La seule vraie question qui vaille dans cette affaire est toutefois posée par la gauche : une élue condamnée pour des faits graves de détournements de fonds publics peut-elle être candidate à la présidence ? La réponse se trouve évidemment dans la question. Pour l’instant, Le Pen caracole en tête des sondages, face à une droite et une gauche en miettes. Jamais elle n’a semblé aussi prête du but, survivante politique après ses – déjà – multiples condamnations pour détournements et les trahisons politiques dont le RN est le théâtre coutumier.
Un GPS pour le PS
À droite, les candidatures se multiplient entre le président de LR, Bruno Retailleau, les anciens premiers ministres macronistes Édouard Philippe et Gabriel Attal et tous ceux et celles, innombrables, qui ne sont pas encore déclaré·es, mais se disent « disponibles pour servir la France ». Un inventaire à la Prévert dans lequel la droite espère trancher par une très hypothétique primaire, à moins qu’un·e candidat·e ne se révèle naturellement comme leader d’une droite comptable de dix ans de politique macroniste. La plupart de ces candidat·es promettent larmes et sang aux Français·es ordinaires, appelé·es à tous les sacrifices pour combler la gigantesque dette que leurs propres gouvernements ont creusé par des rabais fiscaux et des subventions sans fin aux grandes entreprises et aux plus hauts patrimoines.
La droite française n’a cependant rien à envier à une gauche en ruine, à l’exception notable de La France insoumise (LFI).

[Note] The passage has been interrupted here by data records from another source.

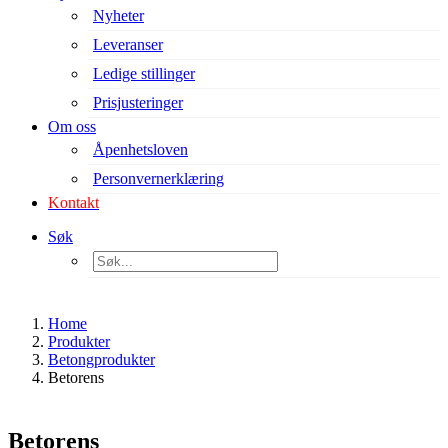
Nyheter
Leveranser
Ledige stillinger
Prisjusteringer
Om oss
Åpenhetsloven
Personvernerklæring
Kontakt
Søk
Home
Produkter
Betongprodukter
Betorens
Betorens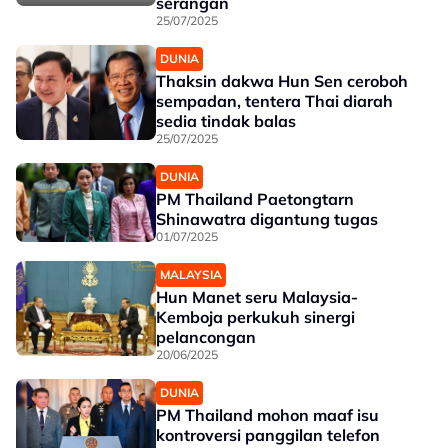
serangan
25/07/2025
DUNIA
Thaksin dakwa Hun Sen ceroboh
sempadan, tentera Thai diarah
sedia tindak balas
25/07/2025
DUNIA
PM Thailand Paetongtarn
Shinawatra digantung tugas
01/07/2025
MALAYSIA
Hun Manet seru Malaysia-
Kemboja perkukuh sinergi
pelancongan
20/06/2025
DUNIA
PM Thailand mohon maaf isu
kontroversi panggilan telefon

Le PS incarne jusqu’à la caricature la guerre des egos. Bien malin celui ou celle encore capable de suivre les méandres des intentions socialistes dont on ne compte déjà plus le nombre de candidats déclarés et putatifs (aucune femme pour l’instant) et qui devraient se départager au cours d’une primaire interne au fonctionnement nébuleux. En coulisses, on accuse François Hollande d’alimenter cette « stratégie du chaos », afin de s’imposer en recours providentiel le moment venu… Mieux vaut s’équiper d’un GPS pour naviguer dans ce marigot. Les sociaux-démocrates Raphaël Glucksman et Bernard Cazeneuve, les ex-LFI François Ruffin et Clémentine Autain, le communiste Fabien Roussel, l’écologiste Marine Tondelier ou encore les habituels trotskistes, sont également candidat·es plus ou moins déclaré·es. Si tout ce petit monde se rêve en candidat unique d’une « gauche non-mélenchoniste », il a pour point commun de ne pas avoir de programme et de passer son temps à précisément parler de… Mélenchon.
Cette division fait le miel de Marine Le Pen, qui se sent revigorée par l’arrêt de la cour d’appel. Son accession à la magistrature suprême serait une mauvaise nouvelle pour la France, l’Europe et, à n’en pas douter, pour le Luxembourg. Mais sa condamnation pourrait tout autant lester une campagne au cours de laquelle elle aura du mal à éviter le sujet de la corruption sur lequel ses concurrent·es appuieront avec délectation. En attendant, comme un symbole, une majorité de député·es formée par le RN, la droite traditionnelle et des troupes de Macron ont adopté ce 7 juillet une loi accordant la présomption d’innocence aux policiers auteurs de tirs mortels. Ce « permis de tuer » accordé à la police était une revendication de longue date de l’extrême droite, déjà inscrite dans les programmes de Le Pen père dans les années 1990.